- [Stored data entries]
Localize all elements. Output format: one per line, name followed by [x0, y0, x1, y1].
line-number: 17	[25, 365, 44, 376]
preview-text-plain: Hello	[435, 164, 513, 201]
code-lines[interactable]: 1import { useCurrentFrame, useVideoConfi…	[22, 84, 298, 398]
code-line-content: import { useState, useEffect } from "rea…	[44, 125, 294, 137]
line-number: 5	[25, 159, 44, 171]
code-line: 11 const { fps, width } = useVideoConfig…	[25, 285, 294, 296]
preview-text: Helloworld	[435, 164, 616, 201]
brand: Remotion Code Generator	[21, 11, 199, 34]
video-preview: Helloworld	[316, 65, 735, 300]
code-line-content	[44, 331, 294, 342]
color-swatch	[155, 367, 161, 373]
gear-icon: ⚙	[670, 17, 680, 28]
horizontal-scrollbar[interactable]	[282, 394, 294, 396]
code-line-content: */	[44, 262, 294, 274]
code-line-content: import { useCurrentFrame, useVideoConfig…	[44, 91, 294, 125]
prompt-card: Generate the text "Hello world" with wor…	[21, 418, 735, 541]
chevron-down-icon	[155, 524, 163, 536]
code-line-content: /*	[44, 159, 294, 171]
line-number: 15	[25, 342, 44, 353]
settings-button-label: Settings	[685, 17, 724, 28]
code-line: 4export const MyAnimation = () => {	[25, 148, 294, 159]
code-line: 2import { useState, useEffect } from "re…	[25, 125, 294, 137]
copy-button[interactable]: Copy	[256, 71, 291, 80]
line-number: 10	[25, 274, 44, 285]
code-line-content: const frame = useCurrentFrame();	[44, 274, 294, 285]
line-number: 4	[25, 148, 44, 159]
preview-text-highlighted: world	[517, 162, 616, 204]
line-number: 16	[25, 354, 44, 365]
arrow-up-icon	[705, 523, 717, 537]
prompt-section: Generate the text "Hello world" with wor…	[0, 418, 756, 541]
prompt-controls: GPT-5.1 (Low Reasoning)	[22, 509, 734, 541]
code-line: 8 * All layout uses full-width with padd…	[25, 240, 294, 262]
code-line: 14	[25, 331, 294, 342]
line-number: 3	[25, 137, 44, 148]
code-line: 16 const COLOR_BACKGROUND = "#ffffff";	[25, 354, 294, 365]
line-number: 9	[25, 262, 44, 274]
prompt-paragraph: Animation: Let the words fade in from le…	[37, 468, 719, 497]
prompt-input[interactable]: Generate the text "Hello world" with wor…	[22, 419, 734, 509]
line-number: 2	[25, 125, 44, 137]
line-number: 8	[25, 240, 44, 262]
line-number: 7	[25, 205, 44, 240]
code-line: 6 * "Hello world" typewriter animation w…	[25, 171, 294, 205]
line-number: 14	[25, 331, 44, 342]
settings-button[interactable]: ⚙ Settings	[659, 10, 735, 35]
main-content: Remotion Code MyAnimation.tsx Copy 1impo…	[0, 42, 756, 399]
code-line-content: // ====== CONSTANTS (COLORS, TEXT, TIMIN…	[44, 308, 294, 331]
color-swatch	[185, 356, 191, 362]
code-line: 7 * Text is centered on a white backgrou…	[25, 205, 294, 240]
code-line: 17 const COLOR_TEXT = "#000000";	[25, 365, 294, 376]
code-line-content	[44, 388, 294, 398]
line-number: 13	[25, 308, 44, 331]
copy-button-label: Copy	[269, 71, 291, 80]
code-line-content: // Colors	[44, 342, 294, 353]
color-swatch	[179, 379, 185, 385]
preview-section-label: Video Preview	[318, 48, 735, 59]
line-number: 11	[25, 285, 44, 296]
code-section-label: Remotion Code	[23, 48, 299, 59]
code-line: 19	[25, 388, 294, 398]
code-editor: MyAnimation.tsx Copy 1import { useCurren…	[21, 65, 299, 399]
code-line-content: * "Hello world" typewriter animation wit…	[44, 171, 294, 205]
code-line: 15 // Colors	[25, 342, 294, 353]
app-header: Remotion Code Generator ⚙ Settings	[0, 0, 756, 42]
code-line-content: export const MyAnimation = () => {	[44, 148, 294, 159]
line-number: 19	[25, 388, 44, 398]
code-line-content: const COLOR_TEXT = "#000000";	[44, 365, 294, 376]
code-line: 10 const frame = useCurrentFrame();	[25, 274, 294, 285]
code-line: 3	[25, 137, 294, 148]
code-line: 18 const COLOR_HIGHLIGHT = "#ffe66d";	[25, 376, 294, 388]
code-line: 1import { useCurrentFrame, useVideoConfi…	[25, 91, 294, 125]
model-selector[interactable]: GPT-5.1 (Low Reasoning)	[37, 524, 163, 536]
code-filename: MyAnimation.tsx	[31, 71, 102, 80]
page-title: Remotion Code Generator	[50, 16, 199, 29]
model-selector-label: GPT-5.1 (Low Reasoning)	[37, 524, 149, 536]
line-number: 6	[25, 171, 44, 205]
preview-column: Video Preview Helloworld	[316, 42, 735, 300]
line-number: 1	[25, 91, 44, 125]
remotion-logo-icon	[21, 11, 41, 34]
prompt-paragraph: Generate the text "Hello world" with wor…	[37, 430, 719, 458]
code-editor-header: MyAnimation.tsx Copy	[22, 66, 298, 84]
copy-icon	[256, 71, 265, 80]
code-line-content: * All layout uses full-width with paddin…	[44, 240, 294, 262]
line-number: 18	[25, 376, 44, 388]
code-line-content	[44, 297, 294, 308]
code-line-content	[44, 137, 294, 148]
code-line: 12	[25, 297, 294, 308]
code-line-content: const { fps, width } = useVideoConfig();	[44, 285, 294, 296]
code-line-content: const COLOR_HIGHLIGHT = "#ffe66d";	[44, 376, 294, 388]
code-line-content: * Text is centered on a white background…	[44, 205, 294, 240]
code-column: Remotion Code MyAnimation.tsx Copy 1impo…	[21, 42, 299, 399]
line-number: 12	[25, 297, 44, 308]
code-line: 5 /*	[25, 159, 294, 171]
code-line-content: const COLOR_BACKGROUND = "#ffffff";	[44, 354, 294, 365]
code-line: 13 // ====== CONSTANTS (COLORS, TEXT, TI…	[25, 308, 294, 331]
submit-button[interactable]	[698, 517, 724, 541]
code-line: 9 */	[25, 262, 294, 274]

* * *

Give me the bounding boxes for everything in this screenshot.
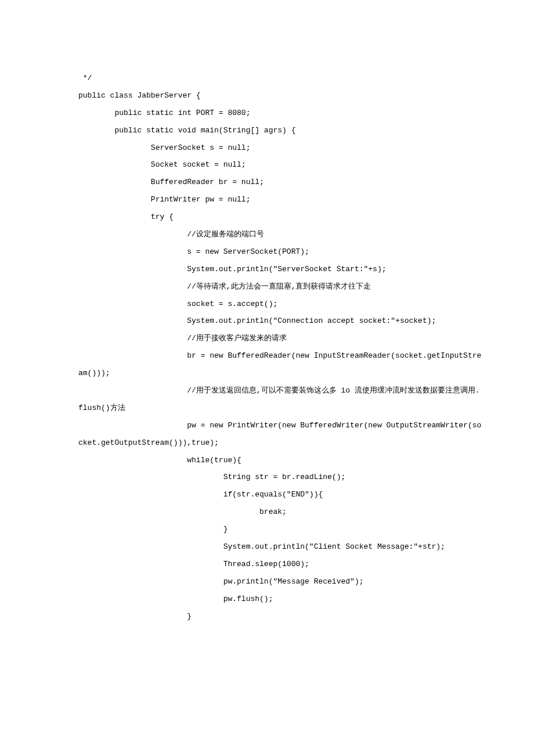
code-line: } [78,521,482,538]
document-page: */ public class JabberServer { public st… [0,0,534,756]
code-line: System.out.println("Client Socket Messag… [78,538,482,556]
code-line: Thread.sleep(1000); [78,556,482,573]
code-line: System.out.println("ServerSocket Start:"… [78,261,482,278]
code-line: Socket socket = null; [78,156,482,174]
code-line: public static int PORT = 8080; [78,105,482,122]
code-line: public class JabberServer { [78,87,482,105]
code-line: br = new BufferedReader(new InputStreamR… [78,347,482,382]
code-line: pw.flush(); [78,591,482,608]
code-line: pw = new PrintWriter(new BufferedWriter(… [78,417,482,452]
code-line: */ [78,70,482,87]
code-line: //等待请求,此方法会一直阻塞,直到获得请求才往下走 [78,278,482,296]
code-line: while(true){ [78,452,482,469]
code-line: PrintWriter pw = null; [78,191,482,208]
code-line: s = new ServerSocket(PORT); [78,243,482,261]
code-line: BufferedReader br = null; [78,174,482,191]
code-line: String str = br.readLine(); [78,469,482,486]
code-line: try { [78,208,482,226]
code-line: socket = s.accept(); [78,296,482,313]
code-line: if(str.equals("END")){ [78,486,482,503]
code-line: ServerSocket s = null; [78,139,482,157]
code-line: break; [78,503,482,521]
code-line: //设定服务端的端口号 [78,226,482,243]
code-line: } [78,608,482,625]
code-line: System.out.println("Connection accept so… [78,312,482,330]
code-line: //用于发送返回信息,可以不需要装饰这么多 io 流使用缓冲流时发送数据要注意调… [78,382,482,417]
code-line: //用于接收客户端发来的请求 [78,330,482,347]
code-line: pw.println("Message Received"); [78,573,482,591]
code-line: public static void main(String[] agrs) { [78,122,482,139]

--

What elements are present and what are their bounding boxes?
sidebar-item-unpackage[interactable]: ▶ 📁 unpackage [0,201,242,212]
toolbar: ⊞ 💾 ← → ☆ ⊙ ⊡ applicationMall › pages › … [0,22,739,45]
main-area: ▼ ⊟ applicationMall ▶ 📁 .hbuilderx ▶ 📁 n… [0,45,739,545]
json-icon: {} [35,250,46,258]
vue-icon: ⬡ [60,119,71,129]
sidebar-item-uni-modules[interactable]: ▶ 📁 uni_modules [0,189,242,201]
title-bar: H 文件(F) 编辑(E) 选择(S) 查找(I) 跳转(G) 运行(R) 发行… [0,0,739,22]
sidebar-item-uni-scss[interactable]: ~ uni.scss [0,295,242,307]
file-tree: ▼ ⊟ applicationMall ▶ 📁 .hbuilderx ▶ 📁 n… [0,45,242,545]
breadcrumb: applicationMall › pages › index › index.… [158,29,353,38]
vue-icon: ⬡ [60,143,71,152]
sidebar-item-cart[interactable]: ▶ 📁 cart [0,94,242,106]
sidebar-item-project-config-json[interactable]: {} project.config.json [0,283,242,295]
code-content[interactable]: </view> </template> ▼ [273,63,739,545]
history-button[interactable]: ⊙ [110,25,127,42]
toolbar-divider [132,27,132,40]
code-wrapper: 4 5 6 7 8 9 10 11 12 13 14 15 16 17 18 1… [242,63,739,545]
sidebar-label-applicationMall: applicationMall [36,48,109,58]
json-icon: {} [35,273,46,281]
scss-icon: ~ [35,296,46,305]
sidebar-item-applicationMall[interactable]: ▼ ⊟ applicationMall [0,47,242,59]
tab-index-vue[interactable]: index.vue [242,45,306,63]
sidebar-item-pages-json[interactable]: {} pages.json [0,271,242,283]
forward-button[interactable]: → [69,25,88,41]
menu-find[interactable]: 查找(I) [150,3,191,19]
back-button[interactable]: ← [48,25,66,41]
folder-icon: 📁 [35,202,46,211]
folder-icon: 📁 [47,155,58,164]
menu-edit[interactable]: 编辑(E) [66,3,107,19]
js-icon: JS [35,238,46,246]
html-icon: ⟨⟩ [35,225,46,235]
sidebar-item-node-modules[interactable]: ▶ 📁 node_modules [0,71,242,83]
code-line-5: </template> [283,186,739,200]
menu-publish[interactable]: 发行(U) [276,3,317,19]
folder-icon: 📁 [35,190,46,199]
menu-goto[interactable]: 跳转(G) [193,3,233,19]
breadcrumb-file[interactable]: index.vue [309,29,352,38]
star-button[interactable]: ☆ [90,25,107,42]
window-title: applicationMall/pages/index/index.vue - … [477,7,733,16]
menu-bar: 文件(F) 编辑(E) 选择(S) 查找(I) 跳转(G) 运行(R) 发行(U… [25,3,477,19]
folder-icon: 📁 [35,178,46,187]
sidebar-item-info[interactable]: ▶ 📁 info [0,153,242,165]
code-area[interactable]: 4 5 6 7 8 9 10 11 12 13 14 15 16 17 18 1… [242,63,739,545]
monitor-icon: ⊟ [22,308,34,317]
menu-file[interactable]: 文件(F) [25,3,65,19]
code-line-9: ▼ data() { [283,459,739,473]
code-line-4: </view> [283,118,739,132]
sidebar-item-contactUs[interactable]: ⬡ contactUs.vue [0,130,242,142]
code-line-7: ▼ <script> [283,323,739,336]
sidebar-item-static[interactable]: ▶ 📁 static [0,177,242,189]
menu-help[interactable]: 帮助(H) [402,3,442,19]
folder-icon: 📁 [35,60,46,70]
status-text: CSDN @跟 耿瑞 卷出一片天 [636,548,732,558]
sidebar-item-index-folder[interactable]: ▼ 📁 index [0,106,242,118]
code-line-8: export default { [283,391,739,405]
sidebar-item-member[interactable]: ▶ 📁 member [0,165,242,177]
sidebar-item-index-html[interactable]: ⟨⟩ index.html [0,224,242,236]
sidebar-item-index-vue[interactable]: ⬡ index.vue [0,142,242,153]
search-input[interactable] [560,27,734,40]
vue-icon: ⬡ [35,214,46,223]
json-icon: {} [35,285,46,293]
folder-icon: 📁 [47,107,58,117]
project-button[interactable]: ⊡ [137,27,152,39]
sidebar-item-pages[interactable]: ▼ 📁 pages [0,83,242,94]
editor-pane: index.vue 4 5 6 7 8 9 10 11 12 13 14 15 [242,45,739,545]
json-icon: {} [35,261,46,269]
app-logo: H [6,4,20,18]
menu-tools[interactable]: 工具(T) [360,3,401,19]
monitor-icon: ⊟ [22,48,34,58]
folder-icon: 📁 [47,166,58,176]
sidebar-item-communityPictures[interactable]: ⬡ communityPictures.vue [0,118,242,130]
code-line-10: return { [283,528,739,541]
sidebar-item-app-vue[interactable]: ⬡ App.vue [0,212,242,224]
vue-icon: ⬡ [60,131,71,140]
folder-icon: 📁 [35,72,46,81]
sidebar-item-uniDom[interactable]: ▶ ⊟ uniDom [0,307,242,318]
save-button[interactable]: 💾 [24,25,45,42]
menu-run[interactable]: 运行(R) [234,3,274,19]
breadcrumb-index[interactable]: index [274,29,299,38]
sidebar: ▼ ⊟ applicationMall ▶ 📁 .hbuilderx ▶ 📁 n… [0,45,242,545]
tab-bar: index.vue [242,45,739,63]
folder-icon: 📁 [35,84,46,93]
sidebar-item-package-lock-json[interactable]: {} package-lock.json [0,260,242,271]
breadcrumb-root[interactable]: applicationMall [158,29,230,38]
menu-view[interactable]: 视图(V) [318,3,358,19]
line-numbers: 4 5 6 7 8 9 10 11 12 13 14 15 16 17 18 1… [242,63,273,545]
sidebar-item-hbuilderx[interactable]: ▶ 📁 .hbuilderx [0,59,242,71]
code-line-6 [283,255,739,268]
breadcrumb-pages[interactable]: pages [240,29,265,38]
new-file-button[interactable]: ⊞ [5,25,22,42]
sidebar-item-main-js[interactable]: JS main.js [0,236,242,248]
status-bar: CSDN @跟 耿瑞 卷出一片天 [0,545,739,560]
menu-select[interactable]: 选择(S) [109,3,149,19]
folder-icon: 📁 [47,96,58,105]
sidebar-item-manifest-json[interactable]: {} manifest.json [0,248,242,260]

- [Work instructions] Compute how many lines of the records above hold the string "CSDN". Give the number with no other output.

- [Response to this exercise] 2